▸ What is being asked: Setting aside any pictures, reproduce the data exactly.

——————

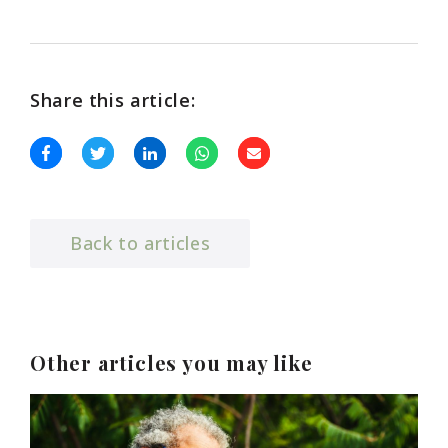
Share this article:
Back to articles
Other articles you may like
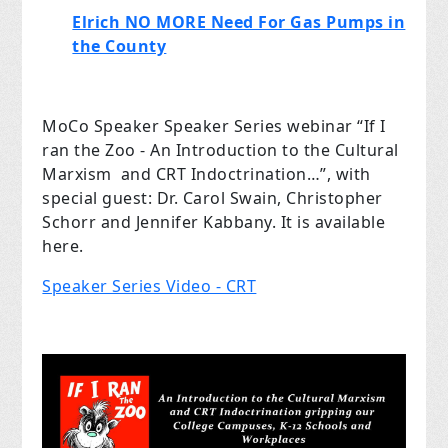
Elrich NO MORE Need For Gas Pumps in
the County
MoCo Speaker Speaker Series webinar “If I
ran the Zoo - An Introduction to the Cultural
Marxism and CRT Indoctrination…”, with
special guest: Dr. Carol Swain, Christopher
Schorr and Jennifer Kabbany. It is available
here.
Speaker Series Video - CRT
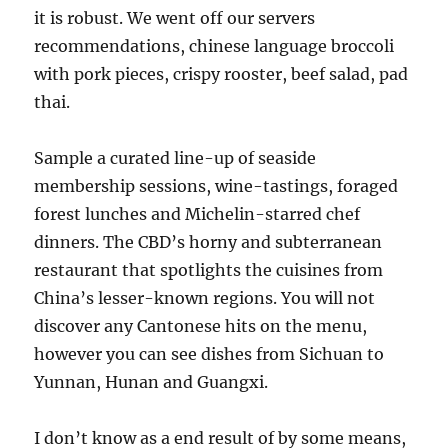
it is robust. We went off our servers
recommendations, chinese language broccoli
with pork pieces, crispy rooster, beef salad, pad
thai.
Sample a curated line-up of seaside
membership sessions, wine-tastings, foraged
forest lunches and Michelin-starred chef
dinners. The CBD’s horny and subterranean
restaurant that spotlights the cuisines from
China’s lesser-known regions. You will not
discover any Cantonese hits on the menu,
however you can see dishes from Sichuan to
Yunnan, Hunan and Guangxi.
I don’t know as a end result of by some means,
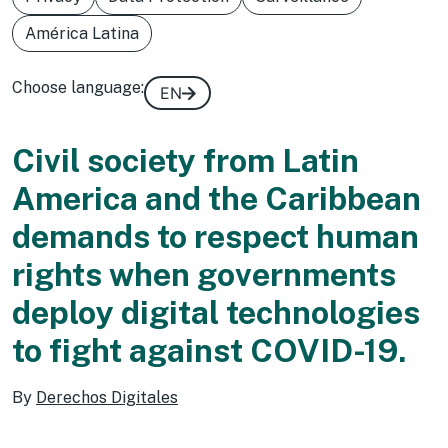
América Latina
Choose language:
EN
Civil society from Latin
America and the Caribbean
demands to respect human
rights when governments
deploy digital technologies
to fight against COVID-19.
By
Derechos Digitales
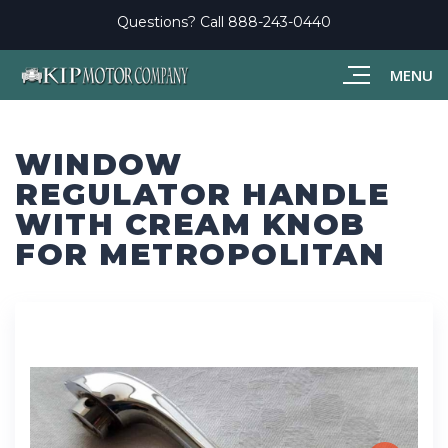
Questions? Call
888-243-0440
MENU
WINDOW
REGULATOR HANDLE
WITH CREAM KNOB
FOR METROPOLITAN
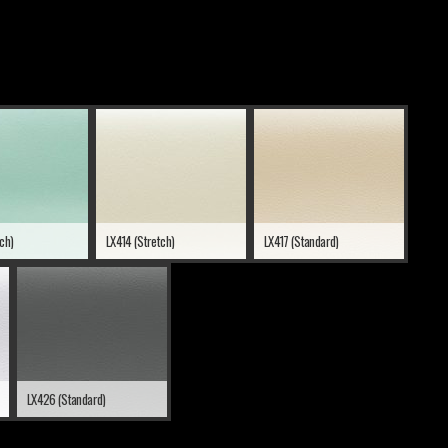
tch)
LX414 (Stretch)
LX417 (Standard)
LX426 (Standard)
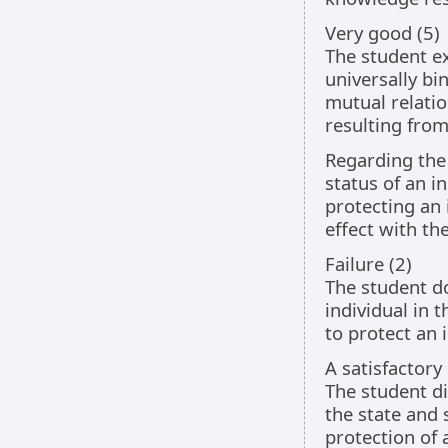
Very good (5)
The student ex
universally bi
mutual relati
resulting from
Regarding the 
status of an i
protecting an 
effect with t
Failure (2)
The student do
individual in 
to protect an 
A satisfactory
The student di
the state and 
protection of 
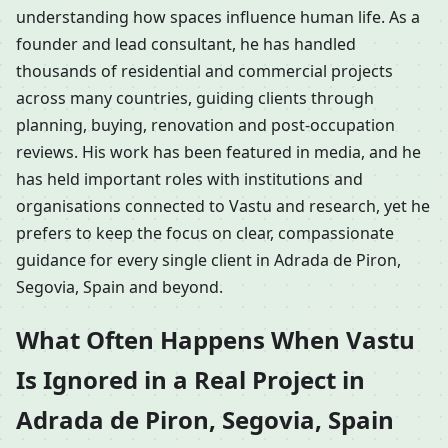
understanding how spaces influence human life. As a
founder and lead consultant, he has handled
thousands of residential and commercial projects
across many countries, guiding clients through
planning, buying, renovation and post-occupation
reviews. His work has been featured in media, and he
has held important roles with institutions and
organisations connected to Vastu and research, yet he
prefers to keep the focus on clear, compassionate
guidance for every single client in Adrada de Piron,
Segovia, Spain and beyond.
What Often Happens When Vastu
Is Ignored in a Real Project in
Adrada de Piron, Segovia, Spain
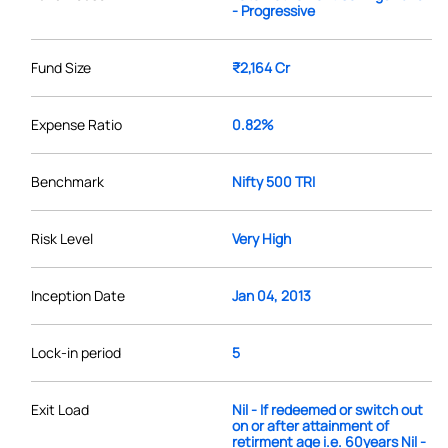
- Progressive
Fund Size
₹2,164 Cr
Expense Ratio
0.82%
Benchmark
Nifty 500 TRI
Risk Level
Very High
Inception Date
Jan 04, 2013
Lock-in period
5
Exit Load
Nil - If redeemed or switch out
on or after attainment of
retirment age i.e. 60years Nil -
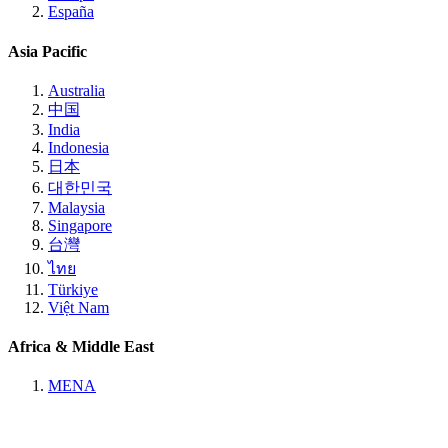
España
Asia Pacific
Australia
中国
India
Indonesia
日本
대한민국
Malaysia
Singapore
台灣
ไทย
Türkiye
Việt Nam
Africa & Middle East
MENA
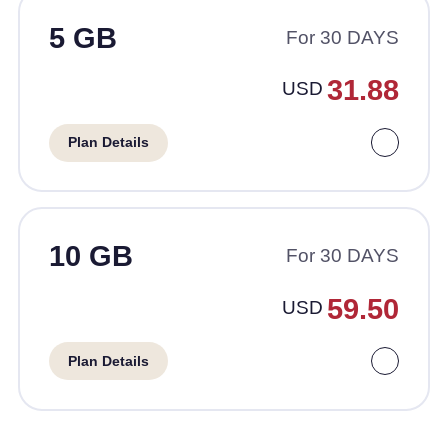
5 GB
For 30 DAYS
31.88
USD
Plan Details
10 GB
For 30 DAYS
59.50
USD
Plan Details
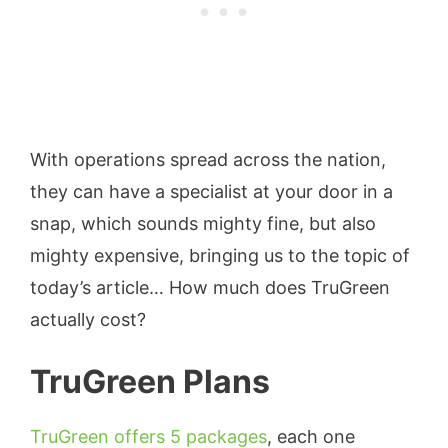
With operations spread across the nation,
they can have a specialist at your door in a
snap, which sounds mighty fine, but also
mighty expensive, bringing us to the topic of
today’s article… How much does TruGreen
actually cost?
TruGreen Plans
TruGreen offers 5 packages
, each one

——————

▸ Written answer:
Share this article:
Back to articles
Other articles you may like
Elrich NO MORE Need For Gas Pumps in
the County
MoCo Speaker Speaker Series webinar “If I
ran the Zoo - An Introduction to the Cultural
Marxism and CRT Indoctrination…”, with
special guest: Dr. Carol Swain, Christopher
Schorr and Jennifer Kabbany. It is available
here.
Speaker Series Video - CRT
it is robust. We went off our servers
recommendations, chinese language broccoli
with pork pieces, crispy rooster, beef salad, pad
thai.
Sample a curated line-up of seaside
membership sessions, wine-tastings, foraged
forest lunches and Michelin-starred chef
dinners. The CBD’s horny and subterranean
restaurant that spotlights the cuisines from
China’s lesser-known regions. You will not
discover any Cantonese hits on the menu,
however you can see dishes from Sichuan to
Yunnan, Hunan and Guangxi.
I don’t know as a end result of by some means,
América Latina
Choose language:
EN
Civil society from Latin
America and the Caribbean
demands to respect human
rights when governments
deploy digital technologies
to fight against COVID-19.
By
Derechos Digitales
Questions? Call
888-243-0440
MENU
WINDOW
REGULATOR HANDLE
WITH CREAM KNOB
FOR METROPOLITAN
tch)
LX414 (Stretch)
LX417 (Standard)
LX426 (Standard)
Very good (5)
The student ex
universally bi
mutual relati
resulting from
Regarding the 
status of an i
protecting an 
effect with t
Failure (2)
The student do
individual in 
to protect an 
A satisfactory
The student di
the state and 
protection of 
understanding how spaces influence human life. As a
founder and lead consultant, he has handled
thousands of residential and commercial projects
across many countries, guiding clients through
planning, buying, renovation and post-occupation
reviews. His work has been featured in media, and he
has held important roles with institutions and
organisations connected to Vastu and research, yet he
prefers to keep the focus on clear, compassionate
guidance for every single client in Adrada de Piron,
Segovia, Spain and beyond.
What Often Happens When Vastu
Is Ignored in a Real Project in
Adrada de Piron, Segovia, Spain
- Progressive
Fund Size
₹2,164 Cr
Expense Ratio
0.82%
Benchmark
Nifty 500 TRI
Risk Level
Very High
Inception Date
Jan 04, 2013
Lock-in period
5
Exit Load
Nil - If redeemed or switch out
on or after attainment of
retirment age i.e. 60years Nil -
España
Asia Pacific
Australia
中国
India
Indonesia
日本
대한민국
Malaysia
Singapore
台灣
ไทย
Türkiye
Việt Nam
Africa & Middle East
MENA
5 GB
For 30 DAYS
31.88
USD
Plan Details
10 GB
For 30 DAYS
59.50
USD
Plan Details
With operations spread across the nation,
they can have a specialist at your door in a
snap, which sounds mighty fine, but also
mighty expensive, bringing us to the topic of
today’s article… How much does TruGreen
actually cost?
TruGreen Plans
TruGreen offers 5 packages
, each one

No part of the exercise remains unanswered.